It’s well-proven that the intertube junction resistance and bundling effect are key issues limiting the transparent electrical properties of SWCNT TCFs. On one hand, owing to the Schottky barrier at intertube junctions, carrier transport is seriously suppressed, which results in much higher junction resistance than that of individual SWCNTs. On the other hand, SWCNTs with diameters of 1-2 nm usually aggregate into bundles (tens of nm in diameter) by van der Waals interaction to decrease surface energy; as a result, the internal tubes absorb light but contribute little to carrier transport. Therefore, it would be highly desirable to produce SWCNT films with small bundle size and low junction resistance.

Recently, Prof. CHENG Hui-Ming and Prof. LIU Chang’s group at Institute of Metal Research, Chinese Academy of Sciences and collaborators synthesized a SWCNT thin films composed of isolated SWCNTs with carbon-welded joints for TCF by an injection floating catalyst chemical vapor deposition method (Fig. 1A).
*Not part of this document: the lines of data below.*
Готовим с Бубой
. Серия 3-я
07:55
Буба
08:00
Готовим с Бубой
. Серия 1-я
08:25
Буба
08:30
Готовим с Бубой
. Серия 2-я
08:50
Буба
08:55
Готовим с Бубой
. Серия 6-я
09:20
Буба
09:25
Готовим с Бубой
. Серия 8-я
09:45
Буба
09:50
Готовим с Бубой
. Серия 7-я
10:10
By tuning the nucleation and growth concentration of SWCNTs, 85% the SWCNTs are isolated (Fig. 1B); by controlling the content of carbon source, a “carbon welding” structure is formed at tube-tube junctions.

It is demonstrated that the carbon-welded joints convert Schottky contacts between metallic and semiconducting SWCNTs into near-ohmic ones (Fig. 1C-F), which significantly lowers the intertube junction resistance. Due to their unique structure, the pristine SWCNT films show a record low sheet resistance of 41Ω □-1 at 90% transmittance for 550-nm light; after HNO3 treatment, the sheet resistance further decreases to 25Ω □-1, better than that of ITO on a flexible substrate (Fig. 2A-B). The OLEDs constructed using this SWCNT film as anodes demonstrate a high current efficiency of 75 cd A-1, 7.5 times higher than that of the best reported CNT anode–based OLEDs (Fig. 2C-D). The OLEDs also exhibit excellent flexibility and stability.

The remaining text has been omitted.